For each line in the data that includes "Uniform", make a copy.

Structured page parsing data
*** Begin section ***

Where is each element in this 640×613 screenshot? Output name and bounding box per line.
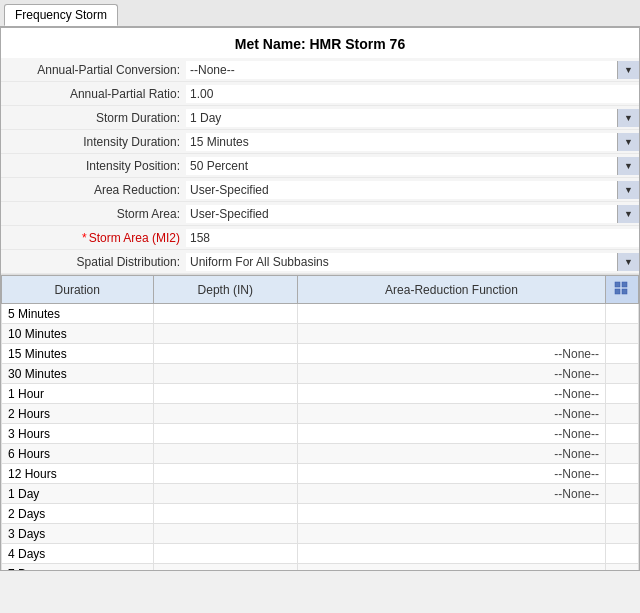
main-content: Met Name: HMR Storm 76 Annual-Partial Co… <box>0 27 640 571</box>
cell-duration-4: 1 Hour <box>2 384 154 404</box>
form-section: Annual-Partial Conversion:--None--Annual… <box>1 58 639 275</box>
cell-icon-4 <box>606 384 639 404</box>
label-annual-partial-conversion: Annual-Partial Conversion: <box>1 63 186 77</box>
col-arf: Area-Reduction Function <box>297 276 605 304</box>
table-row: 1 Day--None-- <box>2 484 639 504</box>
cell-duration-11: 3 Days <box>2 524 154 544</box>
select-wrapper-spatial-distribution[interactable]: Uniform For All Subbasins <box>186 253 639 271</box>
cell-arf-5[interactable]: --None-- <box>297 404 605 424</box>
table-row: 6 Hours--None-- <box>2 444 639 464</box>
cell-duration-3: 30 Minutes <box>2 364 154 384</box>
cell-duration-7: 6 Hours <box>2 444 154 464</box>
cell-icon-8 <box>606 464 639 484</box>
cell-icon-7 <box>606 444 639 464</box>
cell-depth-0[interactable] <box>153 304 297 324</box>
grid-icon[interactable] <box>612 279 632 299</box>
cell-arf-3[interactable]: --None-- <box>297 364 605 384</box>
select-wrapper-annual-partial-conversion[interactable]: --None-- <box>186 61 639 79</box>
cell-depth-10[interactable] <box>153 504 297 524</box>
cell-arf-4[interactable]: --None-- <box>297 384 605 404</box>
cell-icon-10 <box>606 504 639 524</box>
cell-arf-8[interactable]: --None-- <box>297 464 605 484</box>
cell-icon-11 <box>606 524 639 544</box>
select-spatial-distribution[interactable]: Uniform For All Subbasins <box>186 253 639 271</box>
met-name-label: Met Name: <box>235 36 306 52</box>
cell-icon-1 <box>606 324 639 344</box>
table-row: 15 Minutes--None-- <box>2 344 639 364</box>
select-wrapper-area-reduction[interactable]: User-Specified <box>186 181 639 199</box>
select-wrapper-storm-area[interactable]: User-Specified <box>186 205 639 223</box>
svg-rect-1 <box>622 282 627 287</box>
select-wrapper-storm-duration[interactable]: 1 Day <box>186 109 639 127</box>
label-intensity-position: Intensity Position: <box>1 159 186 173</box>
select-intensity-duration[interactable]: 15 Minutes <box>186 133 639 151</box>
cell-icon-6 <box>606 424 639 444</box>
cell-duration-5: 2 Hours <box>2 404 154 424</box>
col-depth: Depth (IN) <box>153 276 297 304</box>
svg-rect-3 <box>622 289 627 294</box>
label-annual-partial-ratio: Annual-Partial Ratio: <box>1 87 186 101</box>
table-wrapper[interactable]: Duration Depth (IN) Area-Reduction Funct… <box>1 275 639 570</box>
table-row: 7 Days <box>2 564 639 571</box>
select-annual-partial-conversion[interactable]: --None-- <box>186 61 639 79</box>
cell-arf-2[interactable]: --None-- <box>297 344 605 364</box>
select-area-reduction[interactable]: User-Specified <box>186 181 639 199</box>
cell-arf-13[interactable] <box>297 564 605 571</box>
tab-label: Frequency Storm <box>15 8 107 22</box>
cell-icon-3 <box>606 364 639 384</box>
cell-depth-12[interactable] <box>153 544 297 564</box>
cell-duration-6: 3 Hours <box>2 424 154 444</box>
label-intensity-duration: Intensity Duration: <box>1 135 186 149</box>
form-row-intensity-duration: Intensity Duration:15 Minutes <box>1 130 639 154</box>
col-icon[interactable] <box>606 276 639 304</box>
cell-arf-6[interactable]: --None-- <box>297 424 605 444</box>
select-wrapper-intensity-duration[interactable]: 15 Minutes <box>186 133 639 151</box>
cell-depth-6[interactable] <box>153 424 297 444</box>
input-storm-area-mi2[interactable] <box>186 229 639 247</box>
duration-table: Duration Depth (IN) Area-Reduction Funct… <box>1 275 639 570</box>
cell-depth-5[interactable] <box>153 404 297 424</box>
cell-arf-7[interactable]: --None-- <box>297 444 605 464</box>
select-wrapper-intensity-position[interactable]: 50 Percent <box>186 157 639 175</box>
cell-arf-9[interactable]: --None-- <box>297 484 605 504</box>
cell-arf-10[interactable] <box>297 504 605 524</box>
cell-depth-2[interactable] <box>153 344 297 364</box>
cell-depth-9[interactable] <box>153 484 297 504</box>
table-row: 5 Minutes <box>2 304 639 324</box>
cell-icon-2 <box>606 344 639 364</box>
label-storm-duration: Storm Duration: <box>1 111 186 125</box>
cell-duration-2: 15 Minutes <box>2 344 154 364</box>
cell-arf-11[interactable] <box>297 524 605 544</box>
cell-duration-8: 12 Hours <box>2 464 154 484</box>
cell-depth-7[interactable] <box>153 444 297 464</box>
form-row-storm-area-mi2: Storm Area (MI2) <box>1 226 639 250</box>
form-row-intensity-position: Intensity Position:50 Percent <box>1 154 639 178</box>
label-storm-area: Storm Area: <box>1 207 186 221</box>
cell-depth-8[interactable] <box>153 464 297 484</box>
cell-arf-12[interactable] <box>297 544 605 564</box>
select-intensity-position[interactable]: 50 Percent <box>186 157 639 175</box>
cell-arf-1[interactable] <box>297 324 605 344</box>
label-storm-area-mi2: Storm Area (MI2) <box>1 231 186 245</box>
table-row: 3 Days <box>2 524 639 544</box>
select-storm-duration[interactable]: 1 Day <box>186 109 639 127</box>
input-annual-partial-ratio[interactable] <box>186 85 639 103</box>
cell-depth-11[interactable] <box>153 524 297 544</box>
form-row-storm-area: Storm Area:User-Specified <box>1 202 639 226</box>
select-storm-area[interactable]: User-Specified <box>186 205 639 223</box>
form-row-spatial-distribution: Spatial Distribution:Uniform For All Sub… <box>1 250 639 274</box>
label-area-reduction: Area Reduction: <box>1 183 186 197</box>
table-row: 12 Hours--None-- <box>2 464 639 484</box>
form-row-area-reduction: Area Reduction:User-Specified <box>1 178 639 202</box>
cell-depth-1[interactable] <box>153 324 297 344</box>
table-row: 2 Hours--None-- <box>2 404 639 424</box>
cell-depth-3[interactable] <box>153 364 297 384</box>
col-duration: Duration <box>2 276 154 304</box>
cell-depth-4[interactable] <box>153 384 297 404</box>
table-row: 30 Minutes--None-- <box>2 364 639 384</box>
form-row-annual-partial-ratio: Annual-Partial Ratio: <box>1 82 639 106</box>
tab-bar: Frequency Storm <box>0 0 640 27</box>
cell-arf-0[interactable] <box>297 304 605 324</box>
cell-depth-13[interactable] <box>153 564 297 571</box>
tab-frequency-storm[interactable]: Frequency Storm <box>4 4 118 26</box>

*** End section ***

## Problem solution
select-wrapper-spatial-distribution[interactable]: Uniform For All Subbasins <box>186 253 639 271</box>
select-spatial-distribution[interactable]: Uniform For All Subbasins <box>186 253 639 271</box>
form-row-spatial-distribution: Spatial Distribution:Uniform For All Sub… <box>1 250 639 274</box>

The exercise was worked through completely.